You may be surprised to learn that you already have what you need to learn a new language. It’s not the next fancy course, expert tutor, degree or certificate. It’s you. It’s you knowing that you are capable, finding available ways to educate yourself, and effort & determination to follow through.

Believe You Are Capable

You are already capable of learning another language.

You are already capable of learning another language.

You are already capable of learning another language.

Before you can learn another language you need to believe that you can because you can. You may not know how long it’ll take or even how you’ll manage to do it, but you need to know that you can because you’ll find a way. When you believe this, you keep going when you struggle. You overcome the obstacles you are faced with and become even more capable because of them.
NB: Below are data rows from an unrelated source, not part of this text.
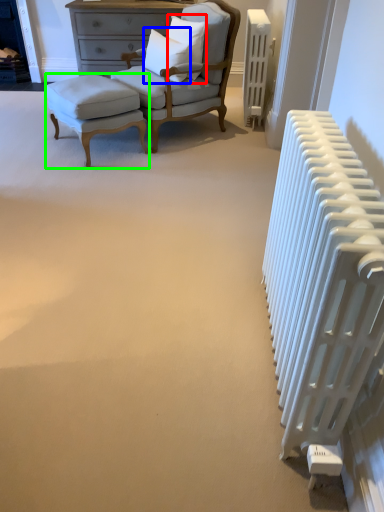 Question: Based on their relative distances, which object is nearer to pillow (highlighted by a red box)? Choose from pillow (highlighted by a blue box) and stool (highlighted by a green box).

Choices:
 (A) pillow
 (B) stool

Answer: (A) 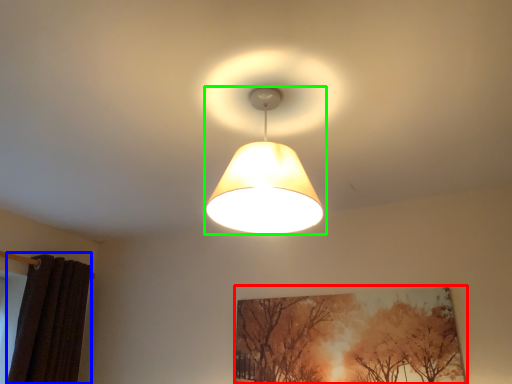 Question: Which is nearer to the picture frame (highlighted by a red box)? curtain (highlighted by a blue box) or lamp (highlighted by a green box).

Choices:
 (A) curtain
 (B) lamp

Answer: (B) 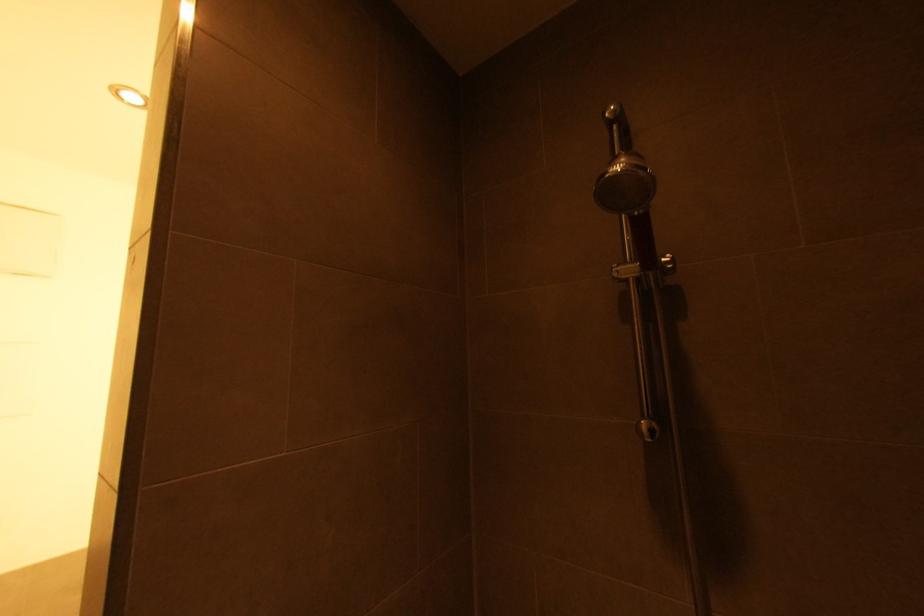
Your belief that you can trains your mind to work in problem-solving mode to find a solution to obstacles you encounter. You remain optimistic that you can work through your struggle because you’ve successfully solved problems before, are confident in your abilities to apply what you know even to unfamiliar situations, research or ask for help when you feel stuck to un-stuck yourself. When you believe that you can’t, you’re less likely to be successful because self-doubt, uncertainty, lack of confidence prevent you from persevering.

Educate Yourself

No one is going to teach you anything if you don’t educate yourself.
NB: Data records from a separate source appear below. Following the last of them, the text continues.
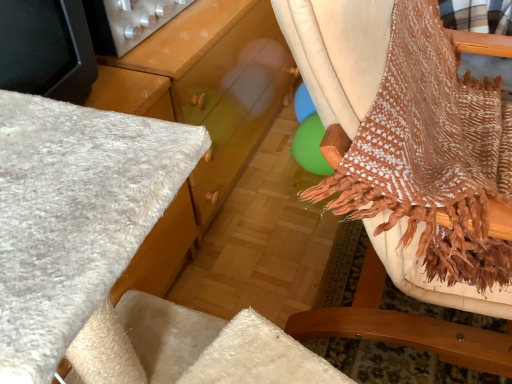 Question: Considering the relative positions of metallic silver knobs at upper left and brown woven fabric at right in the image provided, is metallic silver knobs at upper left to the left or to the right of brown woven fabric at right?

Choices:
 (A) left
 (B) right

Answer: (A)

Question: Considering the positions of metallic silver knobs at upper left and brown woven fabric at right in the image, is metallic silver knobs at upper left wider or thinner than brown woven fabric at right?

Choices:
 (A) wide
 (B) thin

Answer: (B)

Question: In terms of height, does metallic silver knobs at upper left look taller or shorter compared to brown woven fabric at right?

Choices:
 (A) tall
 (B) short

Answer: (B)

Question: Is brown woven fabric at right inside the boundaries of metallic silver knobs at upper left, or outside?

Choices:
 (A) outside
 (B) inside

Answer: (A)

Question: Visually, is brown woven fabric at right positioned to the left or to the right of metallic silver knobs at upper left?

Choices:
 (A) left
 (B) right

Answer: (B)

Question: Is brown woven fabric at right wider or thinner than metallic silver knobs at upper left?

Choices:
 (A) wide
 (B) thin

Answer: (A)

Question: In terms of height, does brown woven fabric at right look taller or shorter compared to metallic silver knobs at upper left?

Choices:
 (A) tall
 (B) short

Answer: (A) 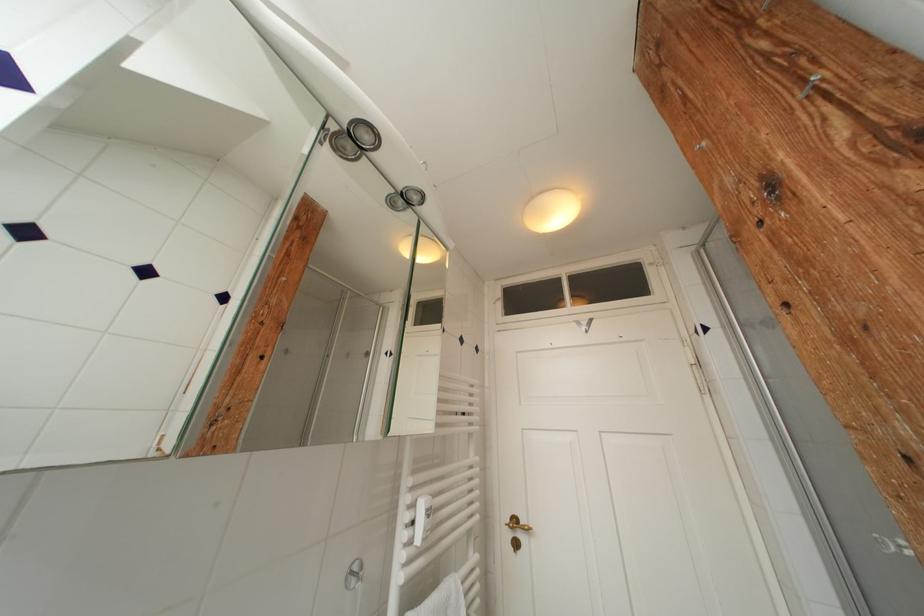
Read. Anything. Everything. Just read. Learn how to read really well in any language. Learn how to follow your interests and be inspired to learn more. Learn how to interpret what you read for what it is: a piece of writing by another person based on largely agreed upon information (non-fiction) or a story that potentially critics a societal topic (fiction).

What you really need to learn a language is to be good learner regardless of who your teacher is. A good learner takes initiative in their own learning and finds their own style & process that works for them. They see any information offered to them by someone else like a teacher or book (author) as one perspective to consider. When they disagree with or find themselves intrigued by a topic, they research it so that they can form their own educated opinion about it.
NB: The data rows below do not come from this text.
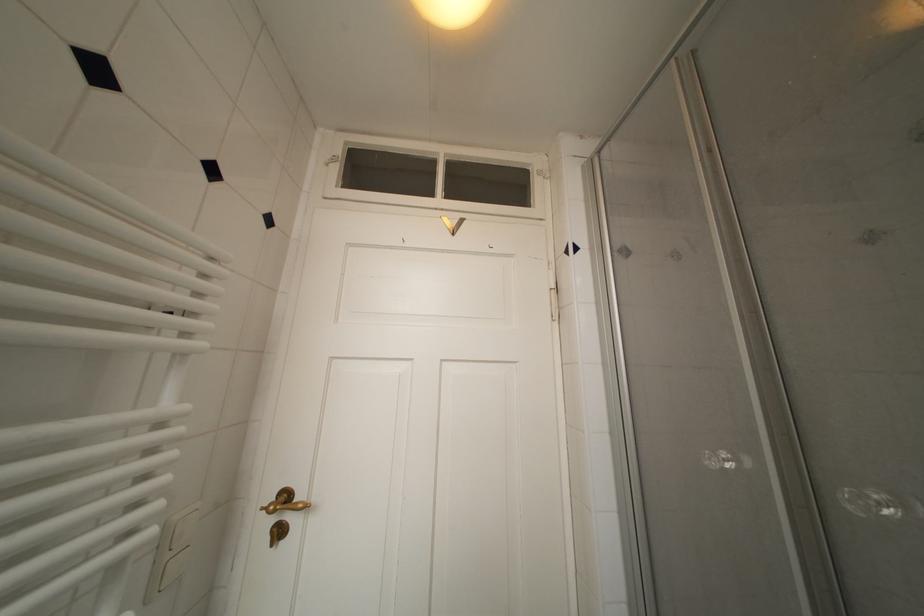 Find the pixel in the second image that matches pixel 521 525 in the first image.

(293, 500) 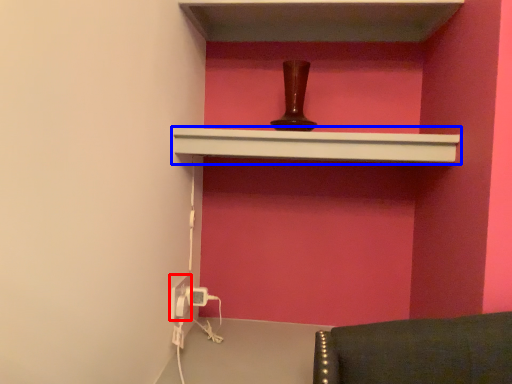 Question: Among these objects, which one is nearest to the camera, electric outlet (highlighted by a red box) or shelf (highlighted by a blue box)?

Choices:
 (A) electric outlet
 (B) shelf

Answer: (B) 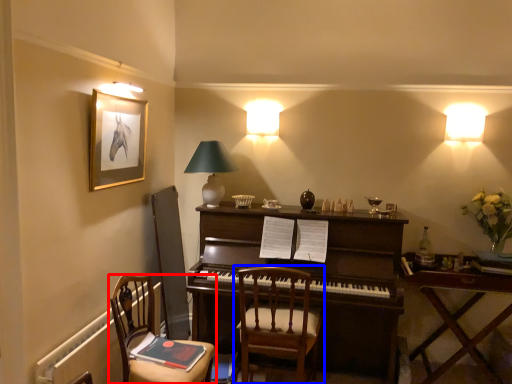 Question: Among these objects, which one is farthest to the camera, chair (highlighted by a red box) or chair (highlighted by a blue box)?

Choices:
 (A) chair
 (B) chair

Answer: (B) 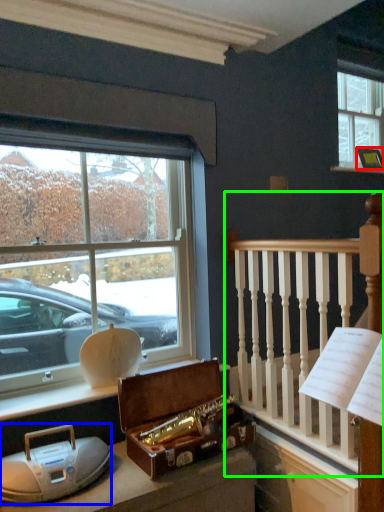 Question: Which object is positioned closest to picture frame (highlighted by a red box)? Select from artifact (highlighted by a blue box) and rail (highlighted by a green box).

Choices:
 (A) artifact
 (B) rail

Answer: (B)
Educating yourself means that you do the work to learn & you become invested in the learning process. It’s still obtaining information from others through classes, videos, books, blogs, etc., but the intention is not to memorized & regurgitate “facts”. Instead, the intention is learn from what others know and create your own understanding and interpretation of that information.

Effort, Determination & Persistence

You only fail if you quit. Failure is a choice.

You will most certainly fail many times when you try to learn another language, but it’s not really failing as long as you keep going and find a different way that works. Remind yourself that you are capable even if you made embarrassing mistakes trying to speak your new language or had to spend 2 hours researching a grammar concept you didn’t understand. You are capable, and you’re on your own timeline.

Your perseverance will make or break whether you achieve fluency. It’s a combination of believing that you are capable & educating yourself that moves you along your language learning journey. As long as you keep going, you will inevitably make progress even when it’s slow. Remember, you are on your own timeline, no one else’s. It’s not about how quickly you reach fluency. It’s about how much you make the process your own so that you enjoy it as you reach your personal goals & achieve your own form of success.